I say that because it’s quite important here to establish the test of people’s veracity. And Professor Lomborg is really challenging the veracity not just of a few members of environmental groups but of really a vast array of scientists around the world, and the issue is, who’s telling the truth? He sets out in his book the claim to be telling you the real truth about the environment, by implication everybody else is telling falsehoods.
Alexandra de Blas: So Bjorn Lomborg, you say you’ve been a paid-up member of Greenpeace?
Bjorn Lomborg: I’ve been a member, I’ve never been out in a rubber boat, I’m a suburban kind of Greenpeace member, your stereotypical person who contributes and nothing else.
Tom Burke: That doesn’t make you an environmentalist Bjorn, I mean that would make me a statistician because I’ve done some calculations.
Alexandra de Blas: OK, well Stephen Schneider at Stanford, you’ve written extensively in the field of climate change and this book’s got you and your colleagues red hot under the collar. What are you so upset about?
Stephen Schneider: Well for those of us who in my case have spent about three decades working with thousands of scientists and policy analysts and others, trying to figure out something about whether the future that we face, not just environmentally but also a whole range of other issues that we call sustainable environmental development, we end up with a maddening degree of uncertainty. We end up with scenarios which, if we’re lucky, give us mild outcomes and we end up with scenarios that, if we’re unlucky, give us catastrophic outcomes.
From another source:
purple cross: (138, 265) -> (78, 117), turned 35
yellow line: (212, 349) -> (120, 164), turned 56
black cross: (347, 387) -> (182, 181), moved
We fight amongst ourselves bitterly about the relative likelihoods of these, and have virtually no agreement and now all of a sudden I see in The Skeptical Environmentalist, the sub-title: ‘Measuring the Real State of the World’, and the person who’s a non-contributor to the debate has selected largely out of context the happier news. He’s very confident that we’re not going to get the more serious outcomes, a confidence that’s not based on any significant analysis by him, or any properly balanced citation from the literature.
Alexandra de Blas: Ian Lowe here in Australia where both farmers and environmentalists agree that we need to spend $65-billion in the next decade to repair the country, how do you see Bjorn Lomborg’s thesis that the environment is in fact getting better?
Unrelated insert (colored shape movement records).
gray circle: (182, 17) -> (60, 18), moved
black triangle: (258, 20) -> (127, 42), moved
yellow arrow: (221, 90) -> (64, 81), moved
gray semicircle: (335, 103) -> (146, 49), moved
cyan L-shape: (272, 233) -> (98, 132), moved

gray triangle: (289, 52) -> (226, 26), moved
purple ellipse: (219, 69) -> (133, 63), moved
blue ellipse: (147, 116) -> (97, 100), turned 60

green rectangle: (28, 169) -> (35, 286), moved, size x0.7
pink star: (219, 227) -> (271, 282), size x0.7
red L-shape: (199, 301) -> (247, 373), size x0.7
Ian Lowe: Well I think Bjorn is correct to remind us that some environmentalists, like some politicians or some industrialists or some economists, sometimes select sources to make a political argument, and he is right to point out that some indicators of environmental quality are getting better.
But I think the unfortunate thing is that the book appears to sweep on from that to argue that all environmental indicators are getting better when most of the major problems are getting worse. Population is increasing, water tables are falling, soils are eroding, wetlands are disappearing, rangelands are deteriorating, temperatures are rising, plant and animal species are disappearing.
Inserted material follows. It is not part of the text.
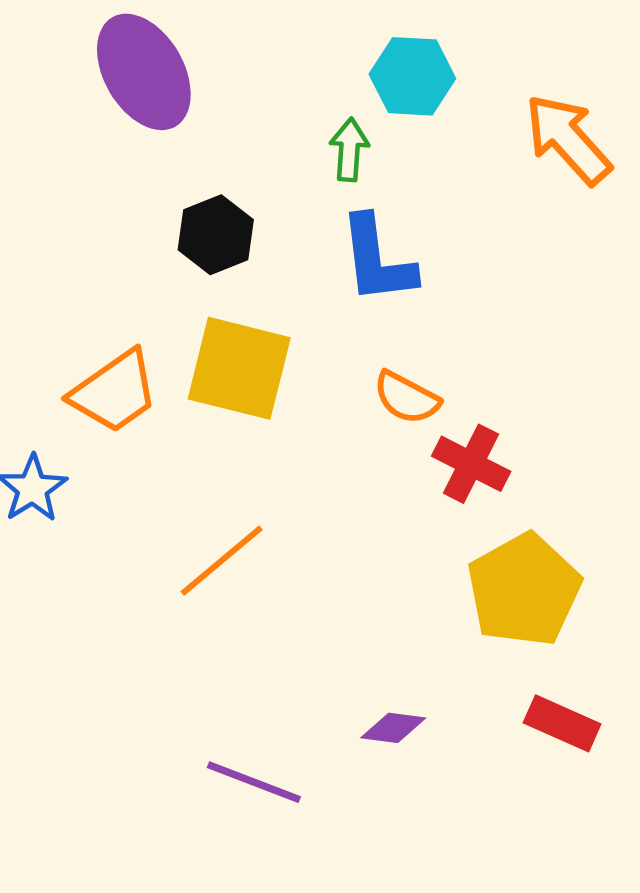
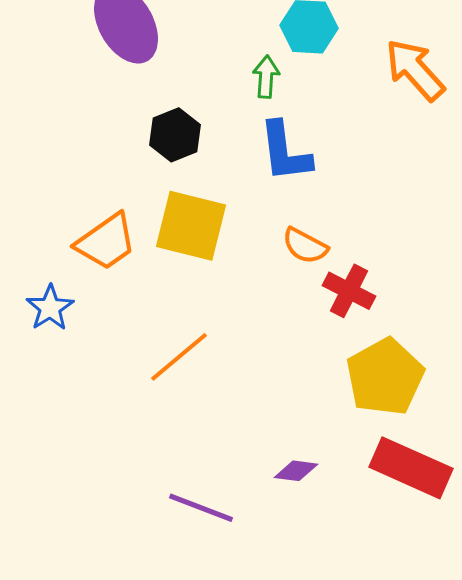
red rectangle: (562, 723) -> (411, 468), size x1.6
And most fundamentally I think, I was very annoyed with his conclusion that essentially it’s imperative that we focus primarily on the economy, a sort of environmental version of the trickle-down effect, that if only we get rich enough, all the problems will automatically be solved, whereas what we know to our cost in Australia is that some of the things we’ve done in the past to get rich, have produced irreversible deterioration of the natural environment.
Alexandra de Blas: Well Bjorn Lomborg, how do you feel about the fact that many of the world’s leading environmental experts think that your work is inconsistent, inaccurate at times, and guilty of the very flaws that you criticise others for?
Bjorn Lomborg: Well I can only say I’m happy for the discussion, and I really think that it’s all important, and I think we can take some of these issues up in this forum.
Of course, this has to be a work based on facts. On the other hand, I also have to say, when Stephen Schneider tells us there’s a maddening degree of uncertainty. Well the point is here, that no matter what kind of model you take, when we talk about global warming, we have a situation where what we can do is dramatically little, however at a very high cost, and that cost, I argue, we could spend much, much better, and that’s the main point.
Now that is not a question which Stephen Schneider is particularly well-founded at discussing. This is not a science issue on global warming, this is the issue of economics of global warming, which the IPCC has now actually decided not to take any more. So in that sense, it really is an important issue and it seems to me to be an issue which is rather uncontroversial, that we need to think about. Is it actually a good idea to do something where the cure will be more costly than the original affliction?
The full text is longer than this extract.